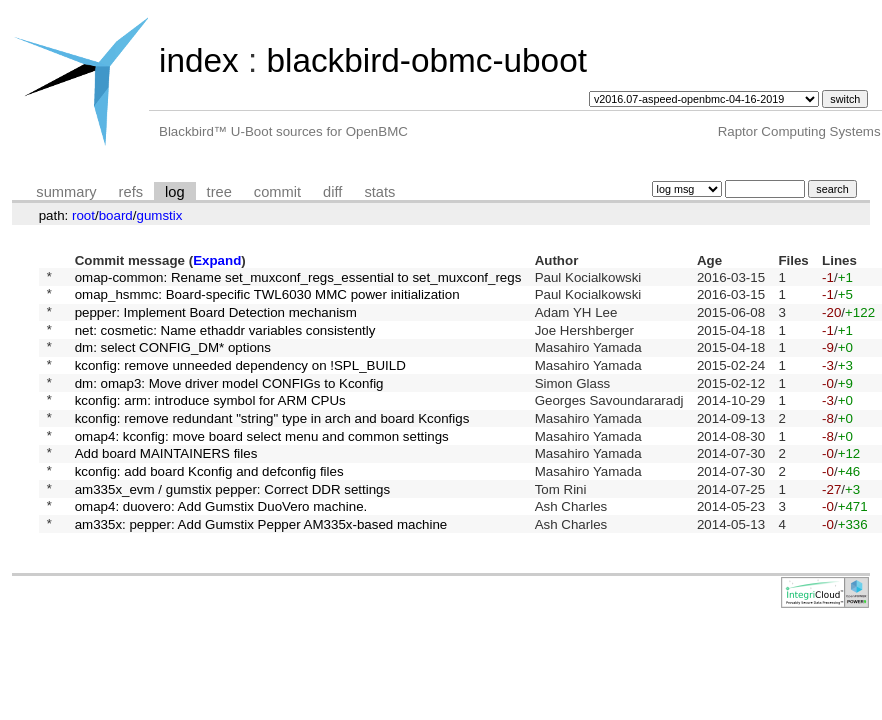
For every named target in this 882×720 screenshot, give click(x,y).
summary (66, 192)
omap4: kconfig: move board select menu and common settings (262, 464)
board (116, 215)
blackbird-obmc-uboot (426, 60)
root (83, 215)
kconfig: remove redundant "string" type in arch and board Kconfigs (272, 443)
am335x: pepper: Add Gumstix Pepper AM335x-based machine (261, 567)
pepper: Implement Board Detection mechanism (216, 319)
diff (332, 192)
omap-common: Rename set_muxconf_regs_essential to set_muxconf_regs (298, 278)
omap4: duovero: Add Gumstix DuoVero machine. (221, 547)
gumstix (159, 215)
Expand (217, 260)
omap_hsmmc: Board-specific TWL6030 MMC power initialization (267, 299)
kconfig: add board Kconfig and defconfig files (209, 505)
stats (379, 192)
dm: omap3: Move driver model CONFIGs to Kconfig (229, 402)
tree (219, 192)
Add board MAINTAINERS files (166, 485)
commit (277, 192)
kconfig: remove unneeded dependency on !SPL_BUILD (240, 381)
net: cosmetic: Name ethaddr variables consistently (225, 340)
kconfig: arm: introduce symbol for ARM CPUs (210, 423)
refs (131, 192)
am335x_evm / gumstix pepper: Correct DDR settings (233, 526)
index (199, 60)
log (175, 192)
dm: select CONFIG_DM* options (173, 361)
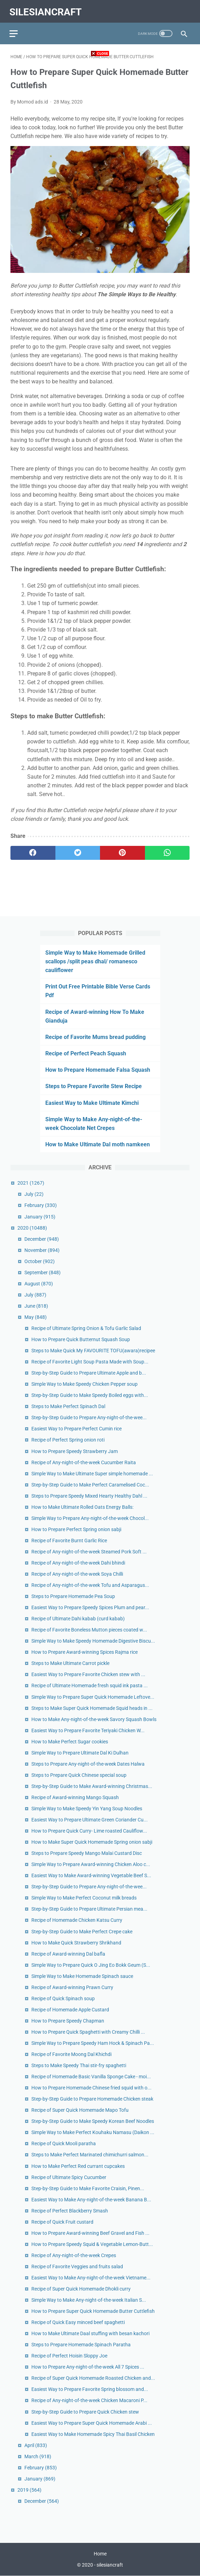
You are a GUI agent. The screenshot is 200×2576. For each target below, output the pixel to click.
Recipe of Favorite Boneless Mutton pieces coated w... (89, 1629)
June (36, 1305)
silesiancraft (46, 9)
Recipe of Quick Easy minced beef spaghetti (78, 2322)
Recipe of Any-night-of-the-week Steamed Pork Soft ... (89, 1551)
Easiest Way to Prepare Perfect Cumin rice (76, 1428)
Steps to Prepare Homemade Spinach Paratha (81, 2344)
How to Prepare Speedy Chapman (67, 2020)
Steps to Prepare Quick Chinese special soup (78, 1774)
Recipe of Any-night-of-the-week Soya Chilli (77, 1573)
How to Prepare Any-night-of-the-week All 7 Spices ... (87, 2366)
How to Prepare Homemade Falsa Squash (97, 1069)
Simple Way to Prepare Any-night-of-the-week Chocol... (90, 1517)
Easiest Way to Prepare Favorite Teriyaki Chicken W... (88, 1730)
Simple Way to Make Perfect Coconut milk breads (84, 1897)
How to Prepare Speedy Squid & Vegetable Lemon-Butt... (92, 2243)
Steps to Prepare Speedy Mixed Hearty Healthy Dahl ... (89, 1495)
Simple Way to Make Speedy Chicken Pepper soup (84, 1383)
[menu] (14, 29)
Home (100, 2554)
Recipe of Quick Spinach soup (63, 1998)
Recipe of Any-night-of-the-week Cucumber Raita (83, 1462)
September (42, 1272)
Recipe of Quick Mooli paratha (63, 2143)
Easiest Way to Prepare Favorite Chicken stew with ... (88, 1674)
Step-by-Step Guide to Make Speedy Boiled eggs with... (89, 1395)
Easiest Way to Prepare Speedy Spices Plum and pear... (90, 1607)
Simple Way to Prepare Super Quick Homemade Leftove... (92, 1696)
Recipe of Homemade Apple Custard (70, 2009)
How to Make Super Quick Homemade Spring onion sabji (91, 1841)
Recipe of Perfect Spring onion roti (68, 1439)
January (39, 1216)
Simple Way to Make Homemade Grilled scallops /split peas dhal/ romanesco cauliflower (95, 961)
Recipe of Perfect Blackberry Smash (69, 2210)
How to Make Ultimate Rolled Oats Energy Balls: (82, 1506)
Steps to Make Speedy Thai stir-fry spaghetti (78, 2065)
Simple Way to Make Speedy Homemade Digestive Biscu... (93, 1640)
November (42, 1249)
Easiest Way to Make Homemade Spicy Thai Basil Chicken (93, 2433)
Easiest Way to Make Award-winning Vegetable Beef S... (91, 1875)
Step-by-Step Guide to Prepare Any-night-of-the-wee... (89, 1417)
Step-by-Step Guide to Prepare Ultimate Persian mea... (89, 1908)
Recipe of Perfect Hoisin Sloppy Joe (69, 2355)
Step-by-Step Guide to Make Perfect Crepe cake (81, 1931)
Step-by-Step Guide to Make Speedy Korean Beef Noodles (92, 2121)
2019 (29, 2489)
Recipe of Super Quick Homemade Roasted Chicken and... (93, 2377)
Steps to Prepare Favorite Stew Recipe (93, 1086)
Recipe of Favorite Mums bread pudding (95, 1036)
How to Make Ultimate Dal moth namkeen (97, 1144)
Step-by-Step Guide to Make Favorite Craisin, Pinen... (87, 2188)
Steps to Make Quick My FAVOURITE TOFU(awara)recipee (93, 1350)
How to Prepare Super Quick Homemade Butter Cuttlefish (93, 2311)
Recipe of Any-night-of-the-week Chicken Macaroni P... (89, 2400)
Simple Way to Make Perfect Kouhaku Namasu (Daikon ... (92, 2132)
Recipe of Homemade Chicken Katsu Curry (76, 1920)
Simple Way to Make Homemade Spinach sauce (82, 1975)
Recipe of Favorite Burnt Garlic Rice (69, 1540)
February (40, 1205)
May (35, 1316)
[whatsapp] (167, 850)
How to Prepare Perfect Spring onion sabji (76, 1528)
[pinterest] (122, 850)
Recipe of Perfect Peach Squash (85, 1052)
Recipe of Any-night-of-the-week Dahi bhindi (78, 1562)
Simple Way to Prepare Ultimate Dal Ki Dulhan (80, 1752)
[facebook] (32, 850)
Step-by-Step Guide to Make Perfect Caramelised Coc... (90, 1484)
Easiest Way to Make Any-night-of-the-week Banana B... (91, 2199)
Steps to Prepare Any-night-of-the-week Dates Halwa (88, 1763)
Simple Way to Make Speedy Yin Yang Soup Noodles (86, 1808)
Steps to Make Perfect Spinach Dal (68, 1406)
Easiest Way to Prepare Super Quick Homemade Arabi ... (91, 2422)
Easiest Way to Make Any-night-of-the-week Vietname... (91, 2277)
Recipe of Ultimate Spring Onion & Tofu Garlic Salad (86, 1327)
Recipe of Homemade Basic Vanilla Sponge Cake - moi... (91, 2076)
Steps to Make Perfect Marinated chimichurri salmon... (89, 2154)
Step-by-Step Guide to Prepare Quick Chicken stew (85, 2411)
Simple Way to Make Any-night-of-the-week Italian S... (88, 2299)
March (37, 2456)
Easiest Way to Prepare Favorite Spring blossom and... (89, 2389)
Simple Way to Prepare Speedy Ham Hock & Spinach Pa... (92, 2042)
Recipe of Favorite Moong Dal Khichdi (71, 2053)
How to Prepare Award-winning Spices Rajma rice (84, 1651)
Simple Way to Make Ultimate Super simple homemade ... (92, 1473)
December (41, 1238)
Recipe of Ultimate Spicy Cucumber (68, 2176)
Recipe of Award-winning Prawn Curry (72, 1986)
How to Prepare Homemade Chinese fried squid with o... (91, 2087)
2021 (30, 1182)
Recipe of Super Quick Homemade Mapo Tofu (80, 2109)
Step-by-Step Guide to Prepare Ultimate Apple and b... (88, 1372)
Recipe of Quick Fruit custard (62, 2221)
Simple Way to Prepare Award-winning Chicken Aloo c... (90, 1864)
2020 (32, 1227)
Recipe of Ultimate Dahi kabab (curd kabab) (78, 1618)
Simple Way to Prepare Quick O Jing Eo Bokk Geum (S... (90, 1964)
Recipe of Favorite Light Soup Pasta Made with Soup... (89, 1361)
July (34, 1194)
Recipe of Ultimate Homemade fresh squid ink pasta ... (89, 1685)
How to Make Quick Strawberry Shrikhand (76, 1942)
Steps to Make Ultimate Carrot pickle (70, 1663)
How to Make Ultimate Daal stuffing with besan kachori (90, 2333)
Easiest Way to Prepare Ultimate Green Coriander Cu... (89, 1819)
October (39, 1260)
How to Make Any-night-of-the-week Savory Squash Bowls (93, 1718)
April (35, 2444)
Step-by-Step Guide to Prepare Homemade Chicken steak (92, 2098)
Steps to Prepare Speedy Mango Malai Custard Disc (86, 1853)
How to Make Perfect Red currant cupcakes (78, 2165)
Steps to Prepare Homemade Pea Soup (73, 1596)
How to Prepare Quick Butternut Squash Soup (80, 1338)
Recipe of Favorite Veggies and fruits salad (77, 2266)
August (38, 1283)
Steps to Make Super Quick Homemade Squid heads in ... (92, 1707)
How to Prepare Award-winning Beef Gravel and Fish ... (90, 2232)
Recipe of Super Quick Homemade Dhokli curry (81, 2288)
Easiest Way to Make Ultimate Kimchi (92, 1102)
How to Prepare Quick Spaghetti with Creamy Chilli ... (88, 2031)
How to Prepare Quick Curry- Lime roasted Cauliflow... (89, 1830)
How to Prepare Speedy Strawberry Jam (74, 1450)
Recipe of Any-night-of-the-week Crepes (73, 2254)
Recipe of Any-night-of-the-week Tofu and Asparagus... (90, 1584)
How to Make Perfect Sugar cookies (69, 1741)
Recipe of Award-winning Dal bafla (68, 1953)
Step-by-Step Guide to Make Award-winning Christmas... (91, 1785)
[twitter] (77, 850)
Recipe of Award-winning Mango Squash (75, 1796)
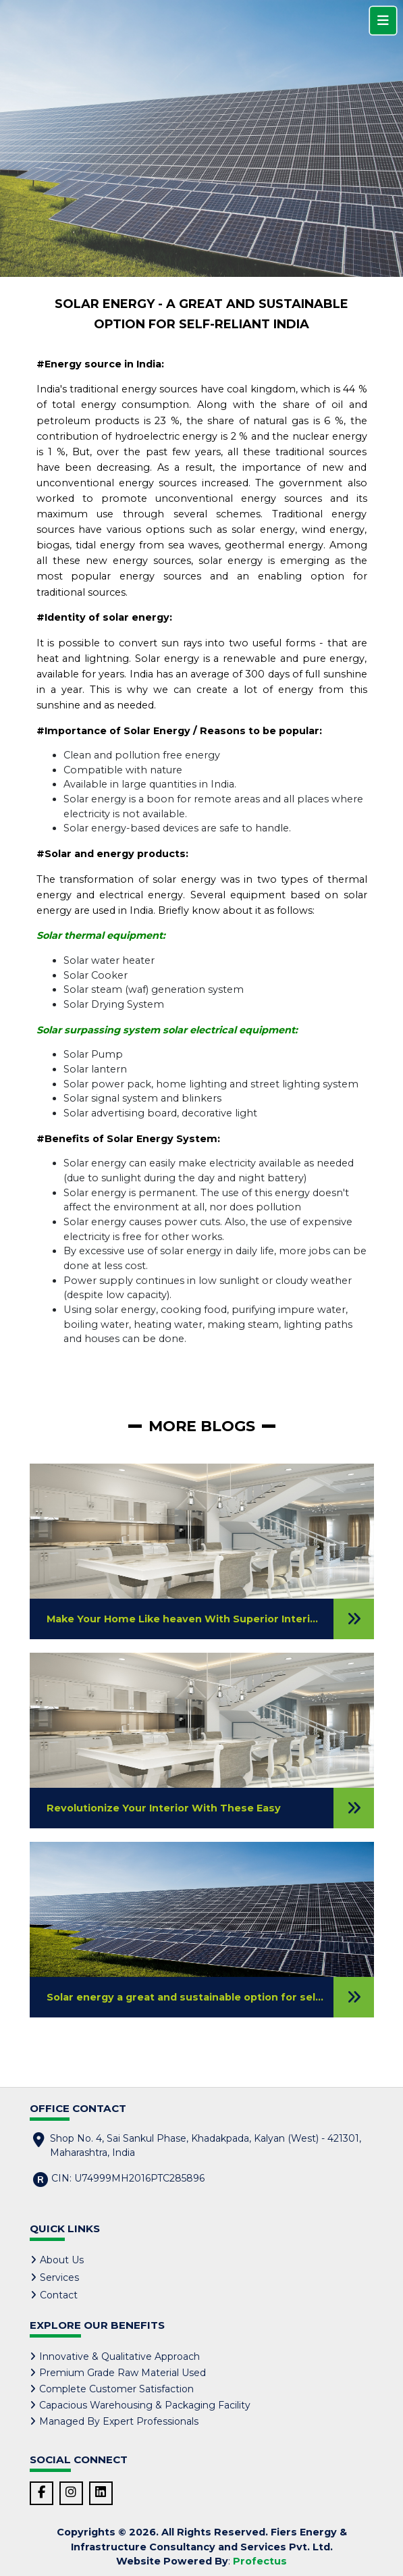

* * * * *

**WHAT YOU NEED TO DO:**
Your answer must be the lines above from the one containing "November (42, 1249)" to the one containing "Recipe of Perfect Hoisin", both included, restated word for word.

**RESPONSE TO THE EXERCISE:**
November (42, 1249)
Easiest Way to Make Homemade Spicy Thai Basil Chicken (93, 2433)
Easiest Way to Make Award-winning Vegetable Beef S... (91, 1875)
Step-by-Step Guide to Prepare Any-night-of-the-wee... (89, 1417)
Step-by-Step Guide to Prepare Ultimate Persian mea... (89, 1908)
Recipe of Perfect Hoisin Sloppy Joe (69, 2355)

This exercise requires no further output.